The name of the huge Meadowhall shopping centre, beside the M1 Tinsley Viaduct between Sheffield and Rotherham, is historically significant. It commemorates a farm, Meadow Hall, which stood where the northbound entry slip-road of Junction 34 climbs to the carriageway.
The valley of the River Don downstream from Sheffield itself remained rural till surprisingly late.
Even after the Attercliffe Common was enclosed in 1811 and the Sheffield Canal opened in 1819, the flat valley plain was thinly populated apart from the three small villages of Attercliffe, Carbrook and Darnall.
When the Sheffield & Rotherham Railway arrived in 1839, followed by the big steel works founded by such names as Firth, Brown, Vickers, Cammell and Jessop, the workers’ housing first went up on the north side of the valley in Brightside and Grimesthorpe.
The terraced housing in Attercliffe itself dated from the 1860s onwards, which is why there were few back-to-backs. (Sheffield took against back-to-backs because of the lack of ventilation; Leeds and Bradford people liked them because they were cosy.)

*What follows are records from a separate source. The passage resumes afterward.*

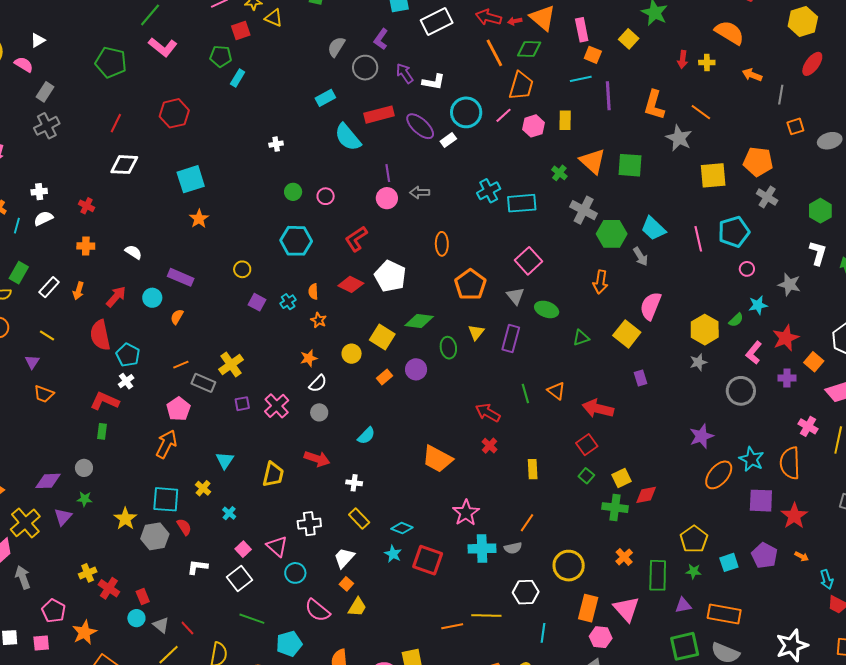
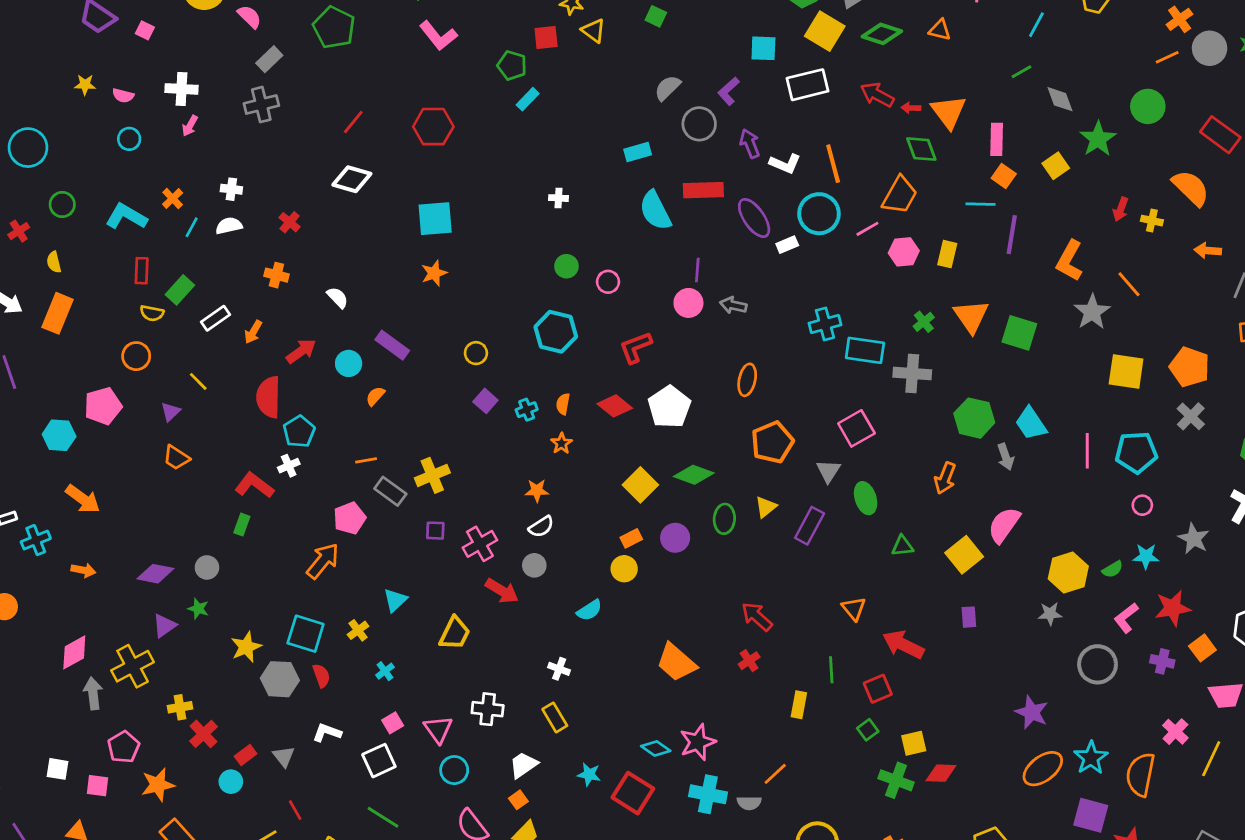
green diamond: (529, 49) -> (921, 149), turned 55
orange line: (494, 53) -> (833, 164), moved
green pentagon: (111, 62) -> (334, 27), moved
orange arrow: (752, 75) -> (1208, 251), turned -30
gray cross: (584, 210) -> (912, 374), moved, turned -36
green ellipse: (547, 309) -> (866, 498), turned 40
yellow circle: (352, 354) -> (624, 569), moved
green line: (525, 393) -> (831, 670), moved
purple star: (701, 436) -> (1032, 712), turned 30
red arrow: (317, 459) -> (502, 591), moved
yellow cross: (25, 523) -> (133, 666), moved
cyan diamond: (402, 528) -> (656, 748), moved
cyan star: (393, 554) -> (589, 774), turned -30
red rectangle: (143, 597) -> (246, 755), turned 63
gray triangle: (161, 625) -> (284, 756), moved

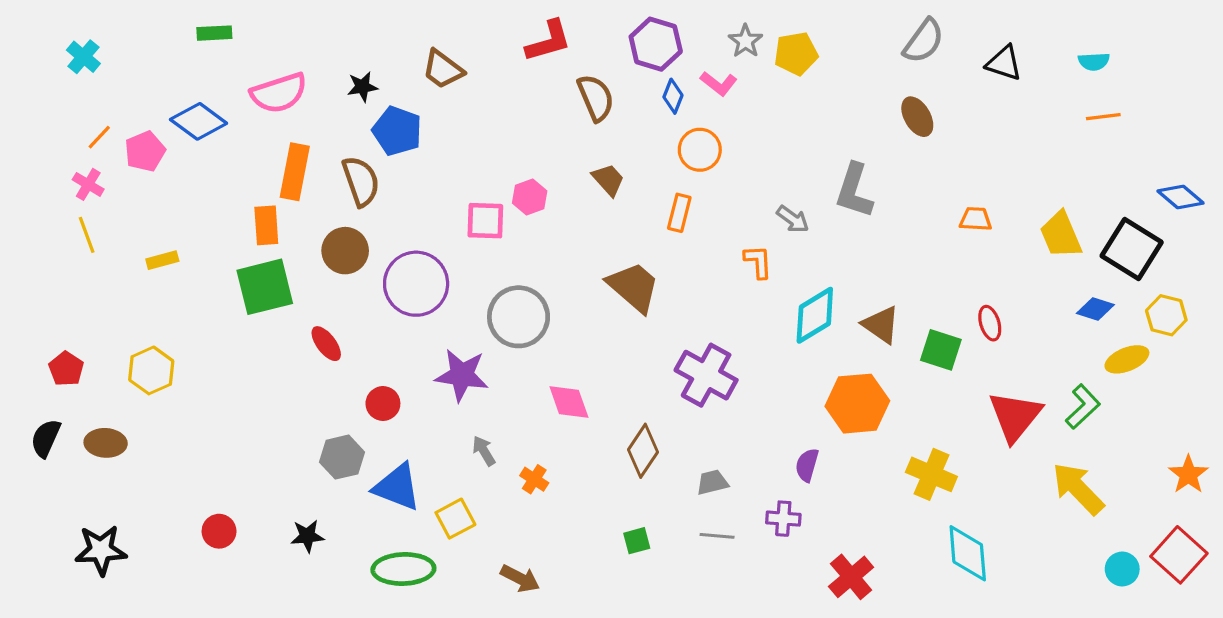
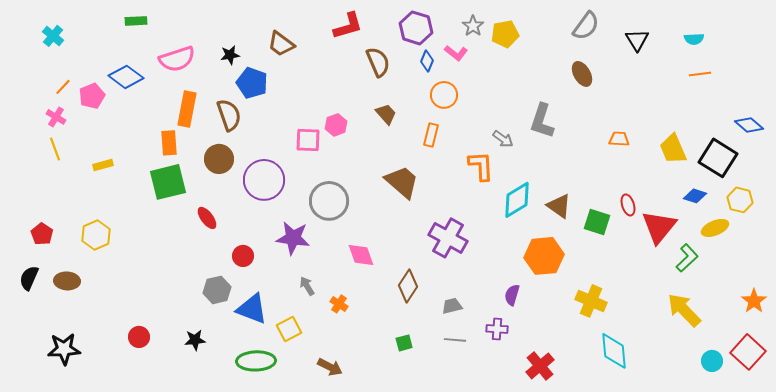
black triangle: (1004, 63) -> (637, 40), turned 40
orange L-shape: (758, 262) -> (481, 166), size x1.4
red triangle: (1015, 416) -> (659, 227), moved

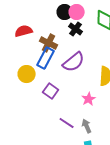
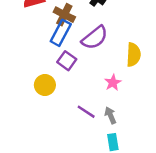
yellow circle: (27, 74) -> (45, 85), moved
purple square: (51, 91) -> (67, 61), moved

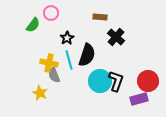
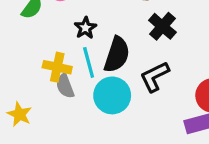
cyan circle: (100, 81) -> (112, 95), moved
black L-shape: (116, 81) -> (155, 77), moved, turned -135
yellow star: (40, 93) -> (19, 114), moved

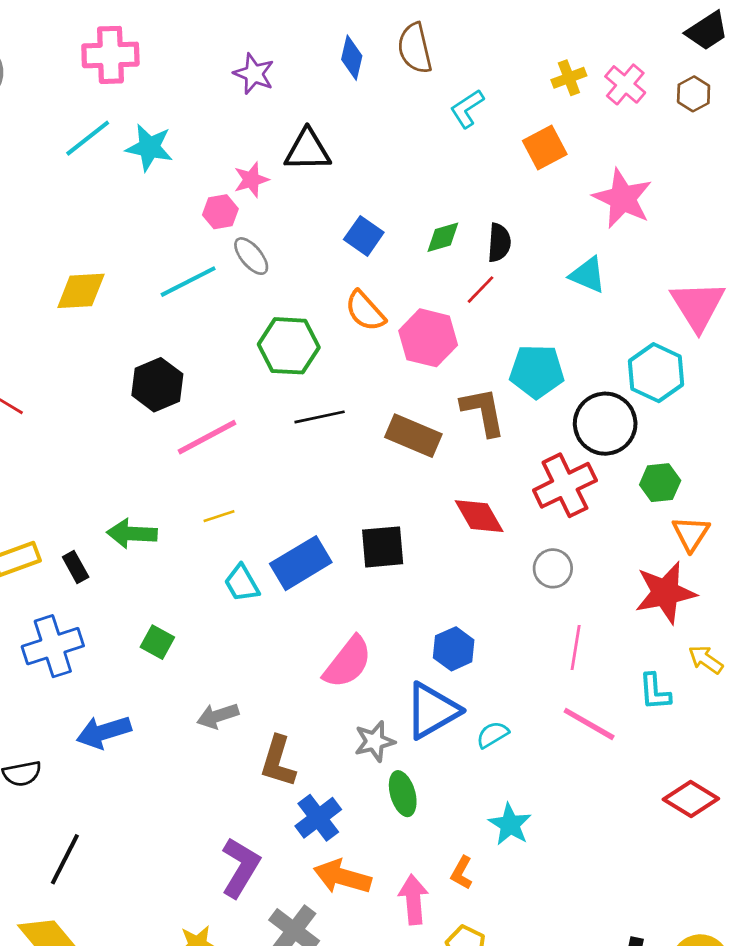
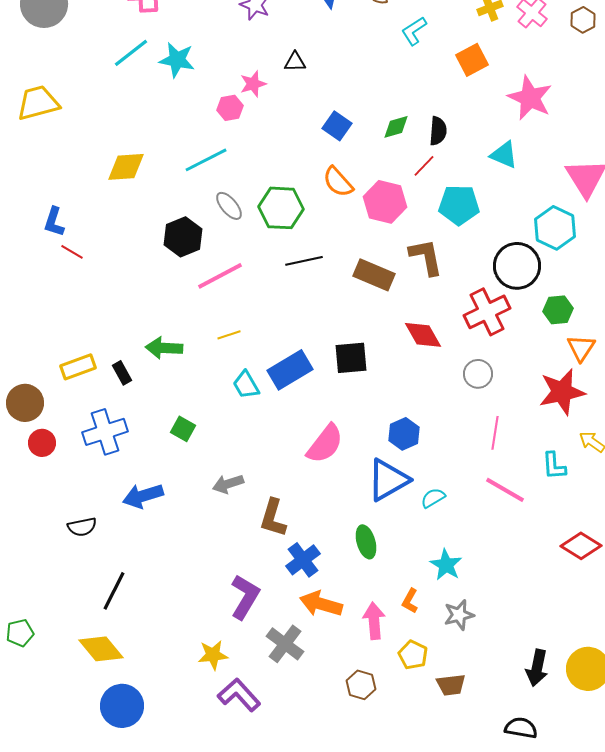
black triangle: (308, 150) -> (295, 62), size x0.6
gray ellipse: (251, 256) -> (229, 206), moved
cyan pentagon: (537, 371) -> (459, 205), moved
gray star: (375, 741) -> (459, 615), moved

In the valley the earlier villas and houses are now commemorated solely in street names – Attercliffe Old Hall, Attercliffe New Hall, Chippingham House, Shirland House, Woodbourn Hall.
Only two buildings remain from the time when the valley was beautiful – Carbrook Hall (c1620) and the Hill Top Chapel (1629-30), but a couple of other very attractive relics of pre-industrial days survived until the 1960s.
One was Carlton House on Kimberley Street fronting on to Attercliffe Road, built to replace an older manor house that burnt down in 1761. A polite Georgian house of five bays and three storeys, it appears on a map dated 1777 and in 1819, when the tenant was Thomas Howard, it was surrounded by extensive pleasure grounds and a pond 1½ acres in area.
In the 1830s it was the home of Samuel Jackson, co-founder of the sawmakers Spear & Jackson and in 1839 it was apparently sold to the Duke of Newcastle. (That title hardly ever figures in Sheffield’s history, and may have crept in as a typo for the ubiquitous Duke of Norfolk.)
For many years it was a doctor’s surgery, and by the Second World War was the premises of Alfred A Markham & Son, undertakers, joiners and shopfitters.
There is a photograph in the Picture Sheffield collection showing it intact in 1968 but it was later demolished.
Nearby, at the top of Heppenstall Lane, stood 523/525 Attercliffe Road, a semi-detached pair of houses of very much the same style and period as Carlton House, with a rainwater head carrying the date 1779. I photographed them in 1976 but within a few years they were gone.
Swathes of history can easily disappear, unless they happened to be captured in chance photographs or archive references.